Л.Н. Толстой. Его жизнь и литературная деятельность | страница 42
– Ils ne sont pas jolis, ces b… de Russes,[6] – говорил один зуав из толпы французов.
– De quoi ils rient donc?[7] – говорит другой, черный, с итальянским выговором, подходя к нашим.
– Кафтан – бун, – говорит бойкий солдат, рассматривая шитые полы зуава, и опять смеется.
Ne sors pas de ta ligne, á vos places, sacré norn![8] – кричит французский капрал, и солдаты с видимым неудовольствием расходятся”.
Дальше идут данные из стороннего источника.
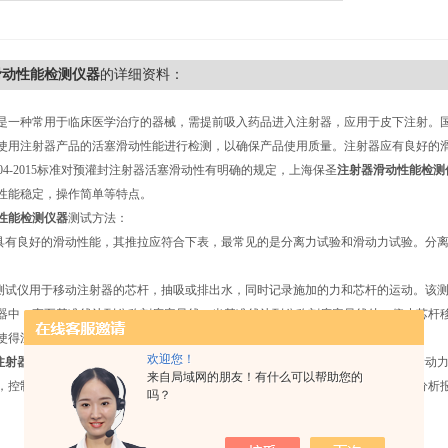
滑动性能检测仪器
的详细资料：
是一种常用于临床医学治疗的器械，需提前吸入药品进入注射器，应用于皮下注射。国家标准
使用注射器产品的活塞滑动性能进行检测，以确保产品使用质量。注射器应有良好的
92004-2015标准对预灌封注射器活塞滑动性有明确的规定，上海保圣
注射器滑动性能检测
性能稳定，操作简单等特点。
性能检测仪器
测试方法：
应具有良好的滑动性能，其推拉应符合下表，最常见的是分离力试验和滑动力试验。分
测试仪用于移动注射器的芯杆，抽吸或排出水，同时记录施加的力和芯杆的运动。该测试仪以1
器中，直至基准线达到公称刻度容量线。当基准线达到公称刻度容量线处，停止芯杆移
使得注射器中的水排入水槽中。
欢迎您！
注射器滑动性能检测仪器
所定制注射管夹具主要用于进行测定注射时的初始力、滑动
来自局域网的朋友！有什么可以帮助您的
，控制横梁向上和向下移动，使液体注入和射出注射管，生成相关数据。可计算分析
吗？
Не странно ли будет видеть потом, всего через несколько часов, этих добродушных людей, так весело разговаривавших друг с другом, с ожесточенными и освирепевшими лицами прокалывающих друг друга штыками? Вражды между ними нет никакой; если бы не странная стихийная сила, руководящая ими, они долго бы еще продолжали беседовать и смеяться, а потом вместе и дружно принялись бы за работу. Но “белые флаги спрятаны, и снова свистят орудия смерти и страданий, снова льется невинная кровь и слышатся стоны и проклятия”.
Дикая и страшная трагедия человеческой жизни разыгрывается на полях сражений. Где и в чем можно найти ей оправдание? И вместе с Толстым невольно спрашиваешь себя: “Неужели эти люди – христиане, исповедующие один великий закон любви и самоотвержения, – глядя на то, что они сделали, с раскаянием не упадут вдруг на колена перед Тем, Кто дал им жизнь, вложил в душу каждого, вместе со страхом смерти, любовь к добру и прекрасному, и со слезами радости и счастья не обнимутся, как братья?”…
Нет, не обнимутся. Цветущая долина покрывается мертвыми телами, опять свистят орудия смерти, прекрасное солнце спускается к синему морю, синее море, колыхаясь, блестит в золотых лучах солнца, а люди, как дикие звери, бросаются друг над друга и рвут друг друга зубами…
Гете заметил как-то, что истинный художник всегда ребенок. Как ребенок он наивен, удивляется тому, чему уже перестали удивляться мы, опытные люди, и задает такие вопросы, которые уже не существуют для нас. В узком ущелье Валерика великий и наивный ребенок Лермонтов, видя перед собой окровавленные трупы так недавно еще веселых и полных жизни людей, спрашивает: “Зачем?”; под стенами Севастополя тот же вопрос не Дает ни минуты покоя другой великой наивной душе – душе Толстого. Он как художник не понимает и не может понять того, что как будто понимаем мы, что, пожалуй, сам он понимает как офицер, как командир дивизиона, как защитник Севастополя, мечтающий о флигель-адъютантстве. Но художник “наивен”, его чуткое сердце не может успокоиться на тех объяснениях и ответах, на которых успокаивается обычный смертный; цветущая долина, заваленная мертвыми телами, для него не просто поле сражения, где победили мы или французы, где было столько-то стычек, где столько-то убито, столько-то ранено; эта цветущая долина для него что-то страшное, таинственное, преступное, вызывающее один и тот же роковой вопрос: “Зачем?”